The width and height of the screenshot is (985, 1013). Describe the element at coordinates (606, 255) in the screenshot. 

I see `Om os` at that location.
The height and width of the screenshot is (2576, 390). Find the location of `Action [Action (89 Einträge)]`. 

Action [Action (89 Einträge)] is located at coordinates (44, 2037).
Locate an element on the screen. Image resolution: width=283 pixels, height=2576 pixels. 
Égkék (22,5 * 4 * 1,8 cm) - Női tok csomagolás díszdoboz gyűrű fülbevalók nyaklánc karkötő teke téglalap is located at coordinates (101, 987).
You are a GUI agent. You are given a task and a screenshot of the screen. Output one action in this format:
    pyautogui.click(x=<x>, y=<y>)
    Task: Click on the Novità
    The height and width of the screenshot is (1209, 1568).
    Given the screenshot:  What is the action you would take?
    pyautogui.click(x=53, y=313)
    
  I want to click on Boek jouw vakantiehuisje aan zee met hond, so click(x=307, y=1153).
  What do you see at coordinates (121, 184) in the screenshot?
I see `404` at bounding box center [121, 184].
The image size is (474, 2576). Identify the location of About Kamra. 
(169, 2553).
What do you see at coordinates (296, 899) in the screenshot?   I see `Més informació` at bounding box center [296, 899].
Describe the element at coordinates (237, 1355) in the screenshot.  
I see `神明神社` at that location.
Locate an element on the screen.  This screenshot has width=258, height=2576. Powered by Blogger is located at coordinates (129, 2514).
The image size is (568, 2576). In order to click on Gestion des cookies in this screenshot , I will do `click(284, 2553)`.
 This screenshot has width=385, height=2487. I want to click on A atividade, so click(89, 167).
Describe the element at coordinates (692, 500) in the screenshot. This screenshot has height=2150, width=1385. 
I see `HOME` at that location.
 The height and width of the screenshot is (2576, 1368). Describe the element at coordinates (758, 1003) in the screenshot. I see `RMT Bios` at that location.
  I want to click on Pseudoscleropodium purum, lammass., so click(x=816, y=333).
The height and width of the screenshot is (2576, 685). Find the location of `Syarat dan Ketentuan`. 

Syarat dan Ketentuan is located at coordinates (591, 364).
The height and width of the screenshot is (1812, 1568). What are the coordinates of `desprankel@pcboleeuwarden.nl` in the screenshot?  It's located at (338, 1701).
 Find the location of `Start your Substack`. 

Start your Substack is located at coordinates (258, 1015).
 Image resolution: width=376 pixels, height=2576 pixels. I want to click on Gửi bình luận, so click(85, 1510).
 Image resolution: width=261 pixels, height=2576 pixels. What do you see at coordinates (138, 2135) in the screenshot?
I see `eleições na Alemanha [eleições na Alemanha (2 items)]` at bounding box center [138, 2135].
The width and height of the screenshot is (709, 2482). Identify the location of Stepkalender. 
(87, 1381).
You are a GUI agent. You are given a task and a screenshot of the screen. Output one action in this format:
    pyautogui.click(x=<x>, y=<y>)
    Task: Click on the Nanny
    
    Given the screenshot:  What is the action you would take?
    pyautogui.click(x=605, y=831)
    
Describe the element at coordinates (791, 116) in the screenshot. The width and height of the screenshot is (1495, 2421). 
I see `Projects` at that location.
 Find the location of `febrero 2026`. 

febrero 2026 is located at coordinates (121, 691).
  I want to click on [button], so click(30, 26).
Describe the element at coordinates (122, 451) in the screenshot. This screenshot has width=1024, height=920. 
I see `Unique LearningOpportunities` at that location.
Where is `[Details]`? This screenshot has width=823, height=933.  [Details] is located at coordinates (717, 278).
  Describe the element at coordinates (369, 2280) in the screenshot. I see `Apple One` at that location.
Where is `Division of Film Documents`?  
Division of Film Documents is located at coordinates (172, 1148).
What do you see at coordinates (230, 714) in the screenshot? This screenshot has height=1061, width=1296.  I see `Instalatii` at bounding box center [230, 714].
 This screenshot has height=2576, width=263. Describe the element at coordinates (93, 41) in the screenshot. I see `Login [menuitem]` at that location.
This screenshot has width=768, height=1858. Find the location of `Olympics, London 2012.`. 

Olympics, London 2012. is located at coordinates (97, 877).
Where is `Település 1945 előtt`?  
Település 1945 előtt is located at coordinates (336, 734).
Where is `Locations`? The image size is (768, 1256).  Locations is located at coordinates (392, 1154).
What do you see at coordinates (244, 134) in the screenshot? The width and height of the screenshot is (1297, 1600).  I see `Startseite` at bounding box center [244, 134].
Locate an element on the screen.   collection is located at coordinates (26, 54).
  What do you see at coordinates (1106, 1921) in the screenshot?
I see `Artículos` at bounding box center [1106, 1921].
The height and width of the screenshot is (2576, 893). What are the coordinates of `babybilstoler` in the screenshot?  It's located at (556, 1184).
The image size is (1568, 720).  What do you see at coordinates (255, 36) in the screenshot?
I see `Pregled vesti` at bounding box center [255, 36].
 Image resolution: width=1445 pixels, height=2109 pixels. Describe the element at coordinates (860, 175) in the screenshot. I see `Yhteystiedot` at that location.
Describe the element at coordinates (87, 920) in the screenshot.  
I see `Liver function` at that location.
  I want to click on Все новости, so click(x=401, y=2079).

******************************

**Work instruction**. Line by line, retype the data exactly as written.

**Worked solution**.
The width and height of the screenshot is (985, 1013). Describe the element at coordinates (606, 255) in the screenshot. 

I see `Om os` at that location.
The height and width of the screenshot is (2576, 390). Find the location of `Action [Action (89 Einträge)]`. 

Action [Action (89 Einträge)] is located at coordinates (44, 2037).
Locate an element on the screen. Image resolution: width=283 pixels, height=2576 pixels. 
Égkék (22,5 * 4 * 1,8 cm) - Női tok csomagolás díszdoboz gyűrű fülbevalók nyaklánc karkötő teke téglalap is located at coordinates (101, 987).
You are a GUI agent. You are given a task and a screenshot of the screen. Output one action in this format:
    pyautogui.click(x=<x>, y=<y>)
    Task: Click on the Novità
    The height and width of the screenshot is (1209, 1568).
    Given the screenshot:  What is the action you would take?
    pyautogui.click(x=53, y=313)
    
  I want to click on Boek jouw vakantiehuisje aan zee met hond, so click(x=307, y=1153).
  What do you see at coordinates (121, 184) in the screenshot?
I see `404` at bounding box center [121, 184].
The image size is (474, 2576). Identify the location of About Kamra. 
(169, 2553).
What do you see at coordinates (296, 899) in the screenshot?   I see `Més informació` at bounding box center [296, 899].
Describe the element at coordinates (237, 1355) in the screenshot.  
I see `神明神社` at that location.
Locate an element on the screen.  This screenshot has width=258, height=2576. Powered by Blogger is located at coordinates (129, 2514).
The image size is (568, 2576). In order to click on Gestion des cookies in this screenshot , I will do `click(284, 2553)`.
 This screenshot has width=385, height=2487. I want to click on A atividade, so click(89, 167).
Describe the element at coordinates (692, 500) in the screenshot. This screenshot has height=2150, width=1385. 
I see `HOME` at that location.
 The height and width of the screenshot is (2576, 1368). Describe the element at coordinates (758, 1003) in the screenshot. I see `RMT Bios` at that location.
  I want to click on Pseudoscleropodium purum, lammass., so click(x=816, y=333).
The height and width of the screenshot is (2576, 685). Find the location of `Syarat dan Ketentuan`. 

Syarat dan Ketentuan is located at coordinates (591, 364).
The height and width of the screenshot is (1812, 1568). What are the coordinates of `desprankel@pcboleeuwarden.nl` in the screenshot?  It's located at (338, 1701).
 Find the location of `Start your Substack`. 

Start your Substack is located at coordinates (258, 1015).
 Image resolution: width=376 pixels, height=2576 pixels. I want to click on Gửi bình luận, so click(85, 1510).
 Image resolution: width=261 pixels, height=2576 pixels. What do you see at coordinates (138, 2135) in the screenshot?
I see `eleições na Alemanha [eleições na Alemanha (2 items)]` at bounding box center [138, 2135].
The width and height of the screenshot is (709, 2482). Identify the location of Stepkalender. 
(87, 1381).
You are a GUI agent. You are given a task and a screenshot of the screen. Output one action in this format:
    pyautogui.click(x=<x>, y=<y>)
    Task: Click on the Nanny
    
    Given the screenshot:  What is the action you would take?
    pyautogui.click(x=605, y=831)
    
Describe the element at coordinates (791, 116) in the screenshot. The width and height of the screenshot is (1495, 2421). 
I see `Projects` at that location.
 Find the location of `febrero 2026`. 

febrero 2026 is located at coordinates (121, 691).
  I want to click on [button], so click(30, 26).
Describe the element at coordinates (122, 451) in the screenshot. This screenshot has width=1024, height=920. 
I see `Unique LearningOpportunities` at that location.
Where is `[Details]`? This screenshot has width=823, height=933.  [Details] is located at coordinates (717, 278).
  Describe the element at coordinates (369, 2280) in the screenshot. I see `Apple One` at that location.
Where is `Division of Film Documents`?  
Division of Film Documents is located at coordinates (172, 1148).
What do you see at coordinates (230, 714) in the screenshot? This screenshot has height=1061, width=1296.  I see `Instalatii` at bounding box center [230, 714].
 This screenshot has height=2576, width=263. Describe the element at coordinates (93, 41) in the screenshot. I see `Login [menuitem]` at that location.
This screenshot has width=768, height=1858. Find the location of `Olympics, London 2012.`. 

Olympics, London 2012. is located at coordinates (97, 877).
Where is `Település 1945 előtt`?  
Település 1945 előtt is located at coordinates (336, 734).
Where is `Locations`? The image size is (768, 1256).  Locations is located at coordinates (392, 1154).
What do you see at coordinates (244, 134) in the screenshot? The width and height of the screenshot is (1297, 1600).  I see `Startseite` at bounding box center [244, 134].
Locate an element on the screen.   collection is located at coordinates (26, 54).
  What do you see at coordinates (1106, 1921) in the screenshot?
I see `Artículos` at bounding box center [1106, 1921].
The height and width of the screenshot is (2576, 893). What are the coordinates of `babybilstoler` in the screenshot?  It's located at (556, 1184).
The image size is (1568, 720).  What do you see at coordinates (255, 36) in the screenshot?
I see `Pregled vesti` at bounding box center [255, 36].
 Image resolution: width=1445 pixels, height=2109 pixels. Describe the element at coordinates (860, 175) in the screenshot. I see `Yhteystiedot` at that location.
Describe the element at coordinates (87, 920) in the screenshot.  
I see `Liver function` at that location.
  I want to click on Все новости, so click(x=401, y=2079).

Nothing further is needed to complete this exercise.